Departamento de Medio Ambiente, Planificación Territorial y Vivienda

Consejos para reducir tus emisiones de gases de efecto invernadero

Que cada uno de nuestros hogares sea un espacio en el que la energía y el agua se usen de forma sostenible depende enteramente de nosotros. Tenemos la responsabilidad de adquirir nuevos hábitos que hagan que nuestra vida doméstica sea respetuosa con el entorno. Así también estaremos luchando contra el cambio climático.

Existen cuatro apartados que nos pueden ayudar a hacer de nuestra vivienda un espacio sostenible: adquisición y manejo responsable de los electrodomésticos, gestión de la basura, climatización responsable y ahorro de agua. Te proponemos los consejos más prácticos para estos cuatro apartados.

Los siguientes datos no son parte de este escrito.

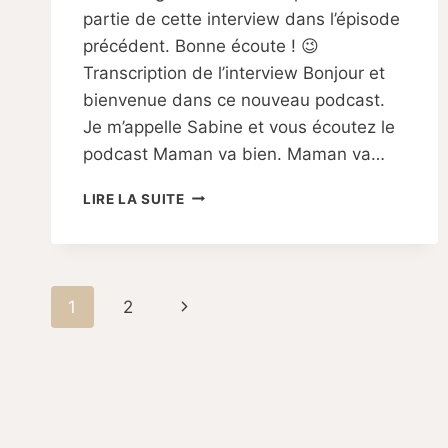
partie de cette interview dans l’épisode
précédent. Bonne écoute ! 😉
Transcription de l’interview Bonjour et
bienvenue dans ce nouveau podcast.
Je m’appelle Sabine et vous écoutez le
podcast Maman va bien. Maman va…
PODCAST
LIRE LA SUITE
EPISODE#4
–
PÉRINÉE
EN
Navigation
DANGER
Page
1
2
:
de
CE
suivante
QU’ON
page
VOUS
CACHE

Adquisición y uso responsable de los electrodomésticos

  • A la hora de adquirir un electrodoméstico es importante conocer su grado de eficiencia energética ya que pueden existir grandes diferencias para unas prestaciones similares. Pregunta por su categoría energética: la mejor, la A; la peor, la G.
  • No dejes el botón de ‘stand by’ encendido durante mucho tiempo ya que, aunque esté apagado, el electrodoméstico sigue consumiendo energía.
  • Utilizar siempre el lavavajillas o la lavadora a plena carga o hacer uso de programas cortos o económicos.
  • Utilizar la secadora de ropa en ocasiones puntuales, ya que es una gran consumidora de energía. En caso de tener que usarla de forma habitual, centrifuga la ropa previamente para minimizar el consumo de energía de la secadora.
  • Es recomendable ajustar el termostato del frigorífico a 6 ºC en la zona de refrigeración y -18 ºC en la zona de congelación. Por cada grado que disminuyamos se incrementa un 5% el consumo de energía.
  • Utilizar el microondas en lugar del horno tradicional permite ahorros de energía cercanos al 60%.
  • Tapando las cazuelas durante la cocción de los alimentos se ahorra energía, ya que existe menor pérdida de calor.

Gestión de la basura

  • Separar las diferentes fracciones de residuos (orgánicos, plásticos y envases, vidrio, papel y cartón) y disponerlos correctamente en los contenedores.
  • Reducir al máximo el plástico que se tira a la basura, ya que tarda mucho en degradarse.
  • Procurar minimizar el uso de papel de aluminio para envolver alimentos. La fabricación de aluminio es uno de los procesos industriales con mayor consumo de energía.
  • Elegir siempre un envase de vidrio frente a uno de plástico.
  • Solicitar información en el ayuntamiento sobre los servicios de recogida de pilas, aceites usados o medicamentos. Son materiales tóxicos que no deben arrojarse a la basura.

Climatización responsable

  • En invierno una temperatura de entre 19º C y 21º C es suficiente para muchas personas y permite un ahorro energético importante, ya que cada grado que subimos la temperatura el consumo de energía se incrementa en un 7% aproximadamente.
  • Un mantenimiento adecuado de calderas y radiadores permite un ahorro importante de energía (cercano al 15% en el caso de las calderas individuales).

Ahorro de agua

  • En la ducha se consume aproximadamente una cuarta parte del agua y energía que se necesita para un baño.
  • Así reducimos el consumo de agua: cerrando el grifo cuando no es estrictamente necesario, reparando las fugas de grifos y cisternas, utilizando cabezales de ducha de bajo consumo o reductores de caudal.
  • Bañarse con agua tibia (entre 29° C y 37° C) es agradable y, además de no causar daños a la piel, permite ahorrar energía.
  • Se puede ahorrar gran cantidad de agua en el inodoro utilizando en la cisterna los sistemas de doble pulsador o de descarga parcial.
  • Existen relojes programadores para los termos eléctricos que limitan su funcionamiento a los momentos en los que se necesita agua caliente, lo que permite ahorrar la energía del resto de tiempo de funcionamiento innecesario.

 

Siempre que te sea posible, desplázate dentro de tu municipio a pie o en bicicleta. Estarás mejorando tu salud y contribuyendo notablemente a la reducción de gases de efecto invernadero. Además, en muchas localidades no necesitarás tener tu propia bici, pues existen servicios municipales de alquiler o préstamo de bicicletas.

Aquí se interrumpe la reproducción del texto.